Fast way to find max number of consecutive 1-bits in million-bit numbers

Question

For example, 123456789 in binary is 111010110111100110100010101. The max number of consecutive 1-bits is 4. I got interested in solving that efficiently for very large numbers (million bits or even more). I came up with this:

def onebits(n):
    ctr = 0
    while n:
        n &= n >> 1
        ctr += 1
    return ctr

The n &= n >> 1 simultaneously cuts off the top 1-bit of every streak of consecutive 1-bits. I repeat that until each streak is gone, counting how many steps it took. For example (all binary):

   11101011 (start value)
->  1100001
->   100000
->        0

It took three steps because the longest streak had three 1-bits.

For random numbers, where streaks are short, this is pretty fast (Kelly3 in that benchmark). But for numbers with long streaks, it takes up to O(b²) time, where b is the size of n in bits. Can we do better?

Kelly Bundy · Answer 1 · 2023-03-04T15:40:49.070

Yes, we can do it in O(b log b) time by developing that idea further. With an exponential search.

Note that by cutting off each streak's top 1-bit, that also widens the gaps between streaks. Originally, streaks were separated by at least one 0-bit. After cutting off each streak's first 1-bit, streaks are now separated by at least two 0-bits.

We can then do n &= n >> 2 to cut off the first two 1-bits of all remaining streaks. Which also widens the gaps to at least four 0-bits.

We continue cutting off 4, 8, 16, 32, etc 1-bits from the start of each streak, as long as we still have any 1-bit streaks remaining.

Let's say when trying to cut off 32, we find that we have no streak left. At this point we switch to reverse mode. Try cutting off 16 instead. Then 8, 4, 2, and finally 1. But only keep the cuts that still leave us a streak.

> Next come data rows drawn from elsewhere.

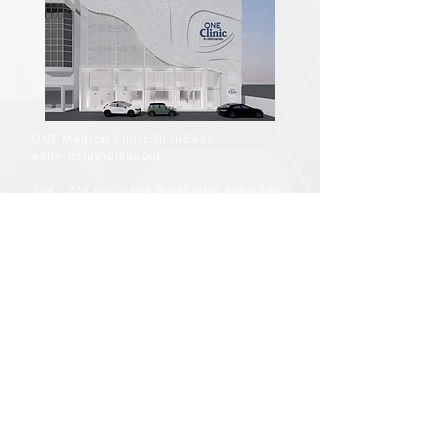
ONE Medical Clinic วัน เมดิคอล
คลินิก ความงามเชียงใหม่
ที่อยู่ : 224 ถนน มหิดล ตำบลป่าแดด อำเภอเมือง
เชียงใหม่ เชียงใหม่ 50100
Phone :
+66(0) 95 1 350 009
Email :
one.medical.cm@gmail.com
Facebook :
https://www.facebook.com/one.med.cm
Line Official : @onemedical
​​วันและเวลาเปิดให้บริการ :
จันทร์ - อาทิตย์
11.00 - 20.00
น.
ติดตามข่าวสารและโปรโมชั่นของคลินิกได้ที่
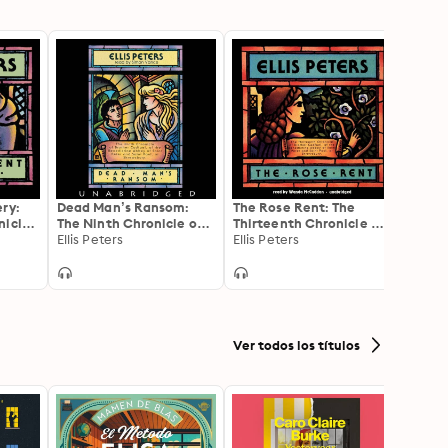
ry:
Dead Man’s Ransom:
The Rose Rent: The
Sacre
nicle
The Ninth Chronicle of
Thirteenth Chronicle of
Myste
l
Brother Cadfael
Ellis Peters
Brother Cadfael
Ellis Peters
Greec
Gary 
Ver todos los títulos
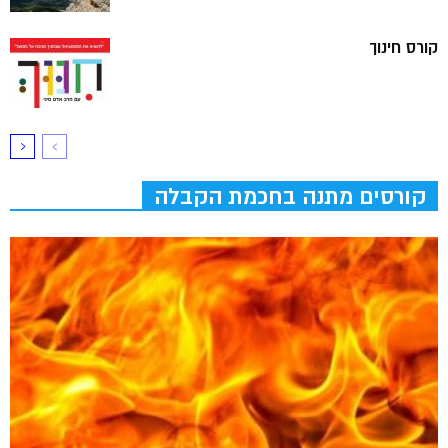
קורס חינוך
קורסים מתנה בחכמת הקבלה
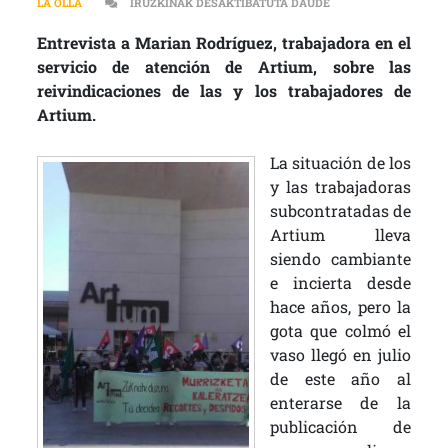
“LLEVAMOS AÑOS SI
LA OLLA
IRUZKINAK DESAKTIBATUTA DAUDE
Entrevista a Marian Rodríguez, trabajadora en el
servicio de atención de Artium, sobre las
reivindicaciones de las y los trabajadores de
Artium.
La situación de los
y las trabajadoras
subcontratadas de
Artium lleva
siendo cambiante
e incierta desde
hace años, pero la
gota que colmó el
vaso llegó en julio
de este año al
enterarse de la
publicación de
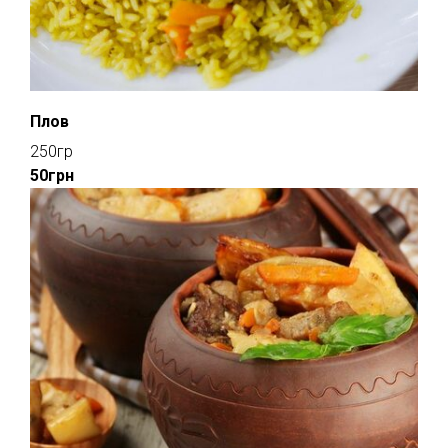
Плов
250гр
50грн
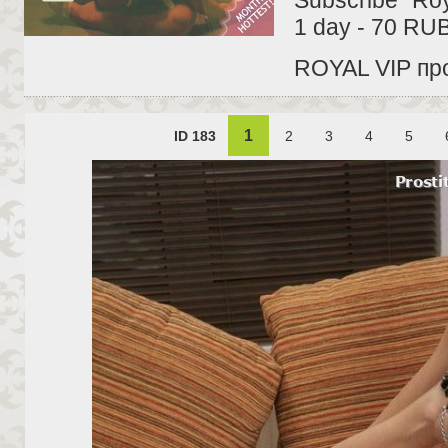
1 day - 70 RU
ROYAL VIP про
1
ID 183
2
3
4
5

Since we only kept cuts that left some streak, we end up with a streak (or streaks) of length 1, so we add that to the total.

The code:

def onebits_linearithmic(n):
    if n == 0:
        return 0
    total = 0
    cut = 1
    while m := n & (n >> cut):
        n = m
        total += cut
        cut *= 2
    while cut := cut // 2:
        if m := n & (n >> cut):
            n = m
            total += cut
    return total + 1

Benchmark with random 1,000,000-bit numbers:

  0.60 ± 0.06 ms  onebits_linearithmic
  1.13 ± 0.08 ms  onebits_quadratic
 48.57 ± 1.25 ms  onebits_linear

I included a linear-time solution using strings, but its hidden constant is much higher, so it's still much slower.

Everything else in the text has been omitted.